## Brief
Scan the entries that follow and work out how many lines contain "Costa". Give the number and nothing else.

◆ ◆ ◆ ◆ ◆

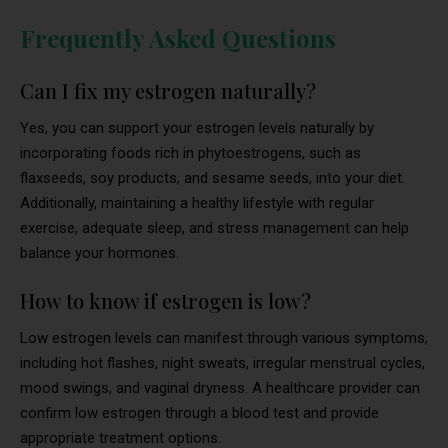
Frequently Asked Questions
Can I fix my estrogen naturally?
Yes, you can support your estrogen levels naturally by
incorporating foods rich in phytoestrogens, such as
flaxseeds, soy products, and sesame seeds, into your diet.
Additionally, maintaining a healthy lifestyle with regular
exercise, adequate sleep, and stress management can help
balance your hormones.
How to know if estrogen is low?
Low estrogen levels can manifest through various symptoms,
including hot flashes, night sweats, irregular menstrual cycles,
mood swings, and vaginal dryness. A healthcare provider can
confirm low estrogen through a blood test and provide
appropriate treatment options.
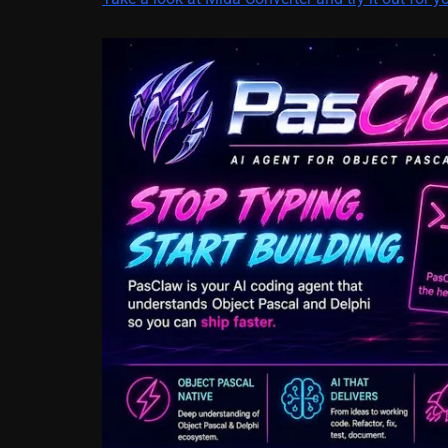
March 5, 2014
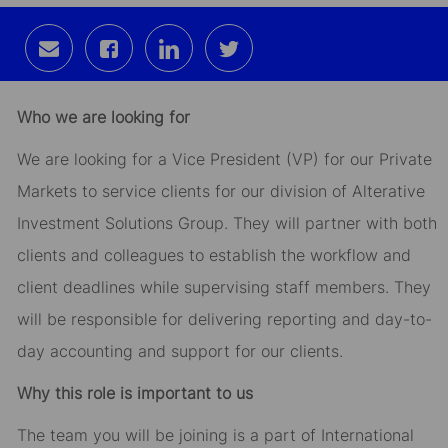
Share
Share
Share
Share
via
via
via
via
email
Facebook
LinkedIn
twitter
Who we are looking for
We are looking for a Vice President (VP) for our Private
Markets to service clients for our division of Alterative
Investment Solutions Group. They will partner with both
clients and colleagues to establish the workflow and
client deadlines while supervising staff members. They
will be responsible for delivering reporting and day-to-
day accounting and support for our clients.
Why this role is important to us
The team you will be joining is a part of International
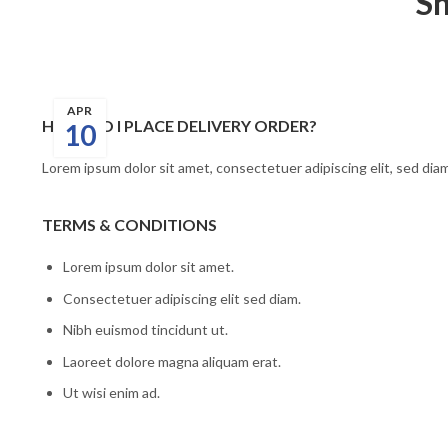
Sh
APR
HOW DO I PLACE DELIVERY ORDER?
10
Lorem ipsum dolor sit amet, consectetuer adipiscing elit, sed di
TERMS & CONDITIONS
Lorem ipsum dolor sit amet.
Consectetuer adipiscing elit sed diam.
Nibh euismod tincidunt ut.
Laoreet dolore magna aliquam erat.
Ut wisi enim ad.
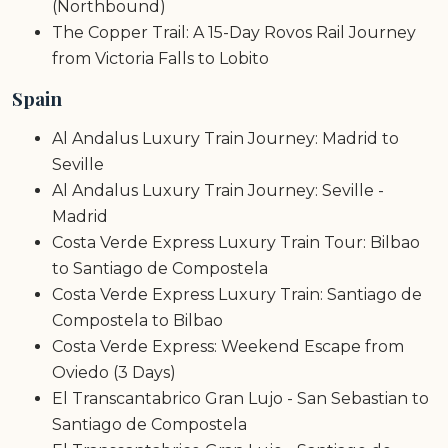
(Northbound)
The Copper Trail: A 15-Day Rovos Rail Journey
from Victoria Falls to Lobito
Spain
Al Andalus Luxury Train Journey: Madrid to
Seville
Al Andalus Luxury Train Journey: Seville -
Madrid
Costa Verde Express Luxury Train Tour: Bilbao
to Santiago de Compostela
Costa Verde Express Luxury Train: Santiago de
Compostela to Bilbao
Costa Verde Express: Weekend Escape from
Oviedo (3 Days)
El Transcantabrico Gran Lujo - San Sebastian to
Santiago de Compostela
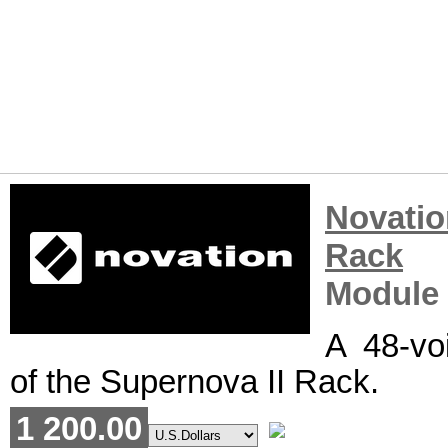
Novatio
Rack
R
Module
A 48-vo
of the Supernova II Rack.
1 200.00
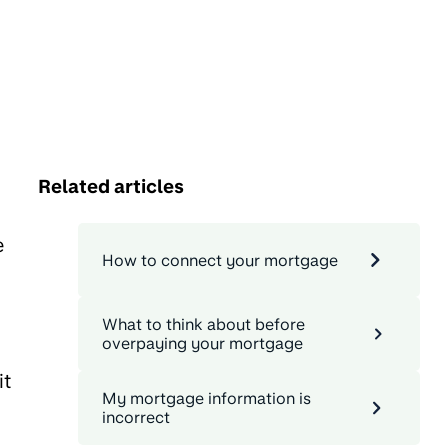
Related articles
e
How to connect your mortgage
What to think about before
overpaying your mortgage
it
My mortgage information is
incorrect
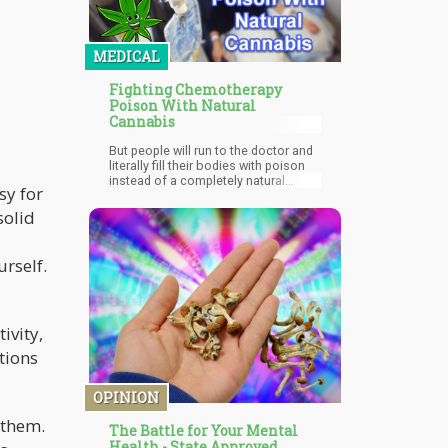
MEDICAL
Fighting Chemotherapy
Poison With Natural
Cannabis
But people will run to the doctor and
literally fill their bodies with poison
instead of a completely natural
sy for
remedy that offers them the same, if
not a better, chance of survival.
solid
urself.
ivity,
tions
OPINION
 them.
The Battle for Your Mental
Health - State Approved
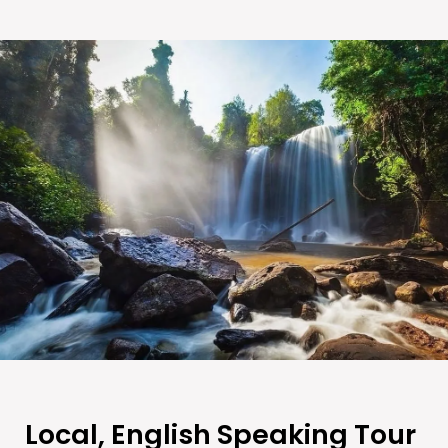
Local, English Speaking Tour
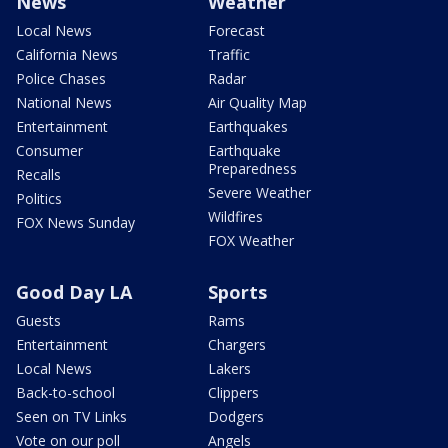
News
Weather
Local News
Forecast
California News
Traffic
Police Chases
Radar
National News
Air Quality Map
Entertainment
Earthquakes
Consumer
Earthquake
Preparedness
Recalls
Severe Weather
Politics
Wildfires
FOX News Sunday
FOX Weather
Good Day LA
Sports
Guests
Rams
Entertainment
Chargers
Local News
Lakers
Back-to-school
Clippers
Seen on TV Links
Dodgers
Vote on our poll
Angels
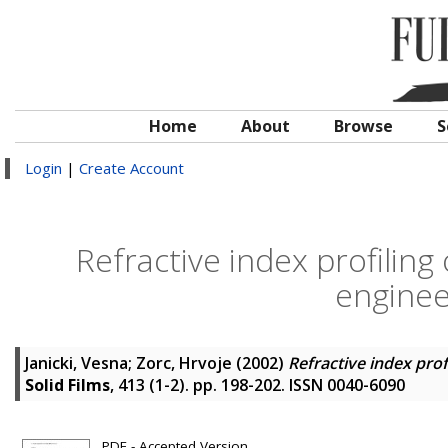
Home
About
Browse
S
Login
|
Create Account
Refractive index profiling
engine
Janicki, Vesna
;
Zorc, Hrvoje
(2002)
Refractive index pro
Solid Films
, 413 (1-2). pp. 198-202. ISSN 0040-6090
PDF - Accepted Version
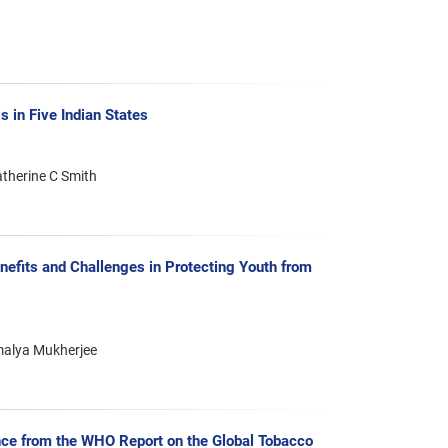
 in Five Indian States
atherine C Smith
efits and Challenges in Protecting Youth from
rmalya Mukherjee
ce from the WHO Report on the Global Tobacco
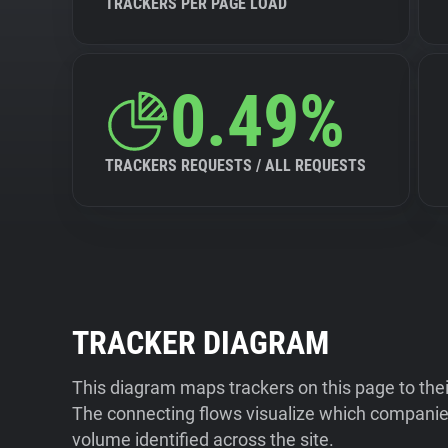
TRACKERS PER PAGE LOAD
0.49%
TRACKERS REQUESTS / ALL REQUESTS
TRACKER DIAGRAM
This diagram maps trackers on this page to the
The connecting flows visualize which companies
volume identified across the site.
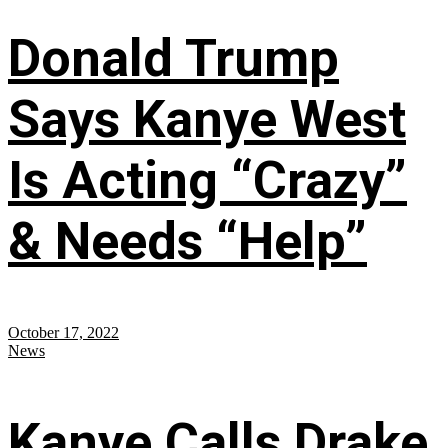
Donald Trump
Says Kanye West
Is Acting “Crazy”
& Needs “Help”
October 17, 2022
News
Kanye Calls Drake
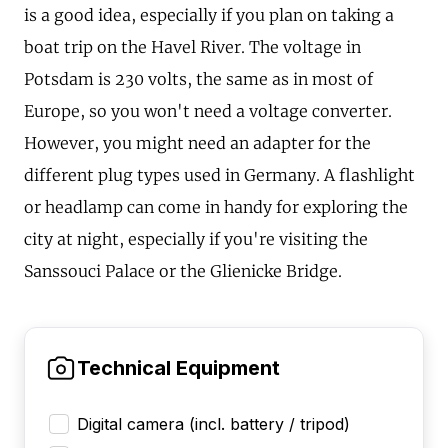
is a good idea, especially if you plan on taking a
boat trip on the Havel River. The voltage in
Potsdam is 230 volts, the same as in most of
Europe, so you won't need a voltage converter.
However, you might need an adapter for the
different plug types used in Germany. A flashlight
or headlamp can come in handy for exploring the
city at night, especially if you're visiting the
Sanssouci Palace or the Glienicke Bridge.
Technical Equipment
Digital camera (incl. battery / tripod)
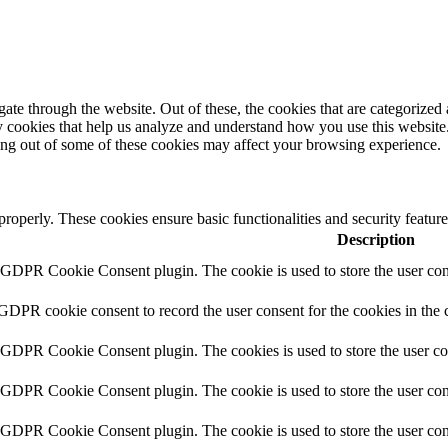
e through the website. Out of these, the cookies that are categorized a
rty cookies that help us analyze and understand how you use this websit
ting out of some of these cookies may affect your browsing experience.
 properly. These cookies ensure basic functionalities and security featu
Description
y GDPR Cookie Consent plugin. The cookie is used to store the user cons
 GDPR cookie consent to record the user consent for the cookies in the 
y GDPR Cookie Consent plugin. The cookies is used to store the user co
y GDPR Cookie Consent plugin. The cookie is used to store the user cons
y GDPR Cookie Consent plugin. The cookie is used to store the user con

◆ ◆ ◆ ◆ ◆

## Reply
3